--- START ---

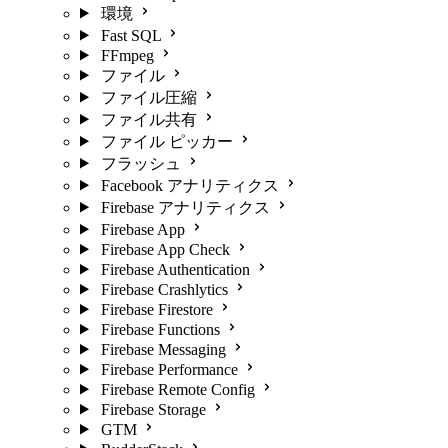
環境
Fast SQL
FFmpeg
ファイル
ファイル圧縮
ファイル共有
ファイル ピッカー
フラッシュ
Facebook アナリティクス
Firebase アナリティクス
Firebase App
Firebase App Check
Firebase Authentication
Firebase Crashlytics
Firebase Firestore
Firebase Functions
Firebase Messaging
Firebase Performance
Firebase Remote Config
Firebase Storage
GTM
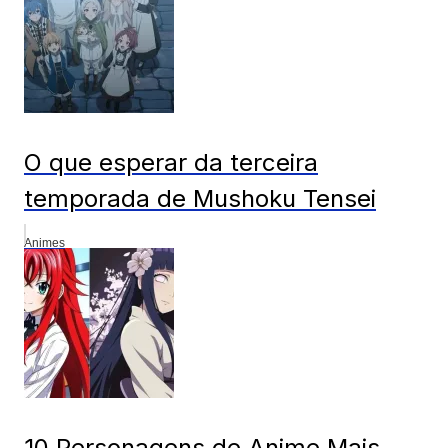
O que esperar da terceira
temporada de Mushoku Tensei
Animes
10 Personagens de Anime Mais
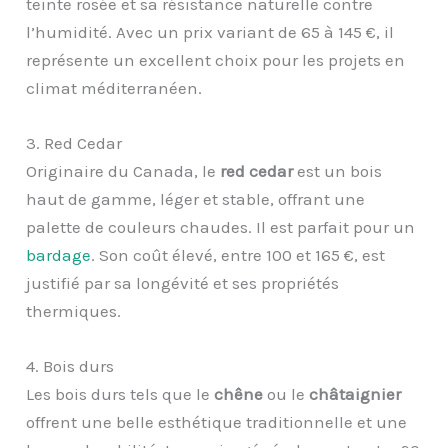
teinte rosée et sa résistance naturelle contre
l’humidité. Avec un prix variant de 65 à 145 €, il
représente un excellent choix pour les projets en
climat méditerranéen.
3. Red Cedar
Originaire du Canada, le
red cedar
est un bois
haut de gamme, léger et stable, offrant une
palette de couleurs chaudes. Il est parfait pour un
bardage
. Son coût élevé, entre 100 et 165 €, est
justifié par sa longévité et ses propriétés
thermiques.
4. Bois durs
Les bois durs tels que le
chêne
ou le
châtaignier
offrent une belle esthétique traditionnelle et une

--- END ---
--- START ---

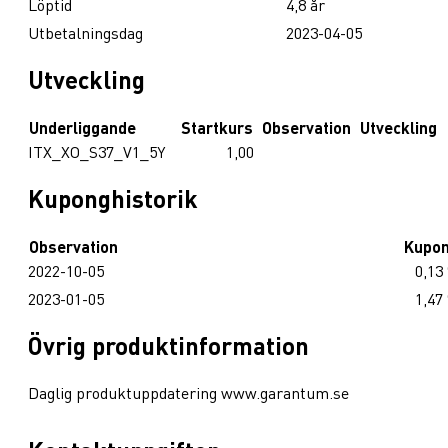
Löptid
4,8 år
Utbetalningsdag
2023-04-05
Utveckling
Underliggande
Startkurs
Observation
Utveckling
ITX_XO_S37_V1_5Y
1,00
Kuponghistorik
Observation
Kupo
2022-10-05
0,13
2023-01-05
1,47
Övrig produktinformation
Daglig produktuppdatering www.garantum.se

--- END ---
--- START ---

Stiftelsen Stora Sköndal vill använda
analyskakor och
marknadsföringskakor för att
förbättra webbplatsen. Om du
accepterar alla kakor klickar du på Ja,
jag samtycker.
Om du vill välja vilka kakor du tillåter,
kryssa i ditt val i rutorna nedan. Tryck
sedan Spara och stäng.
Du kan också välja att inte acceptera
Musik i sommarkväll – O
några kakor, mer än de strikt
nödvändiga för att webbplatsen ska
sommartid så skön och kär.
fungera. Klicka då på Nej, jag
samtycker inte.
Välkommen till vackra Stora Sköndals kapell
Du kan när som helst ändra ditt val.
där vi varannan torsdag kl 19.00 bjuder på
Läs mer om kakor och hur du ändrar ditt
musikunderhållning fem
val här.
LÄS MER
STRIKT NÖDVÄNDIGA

--- END ---

Pull each line containing "Firebase" from the records.

- [YOUR RESPONSE]
Firebase アナリティクス
Firebase App
Firebase App Check
Firebase Authentication
Firebase Crashlytics
Firebase Firestore
Firebase Functions
Firebase Messaging
Firebase Performance
Firebase Remote Config
Firebase Storage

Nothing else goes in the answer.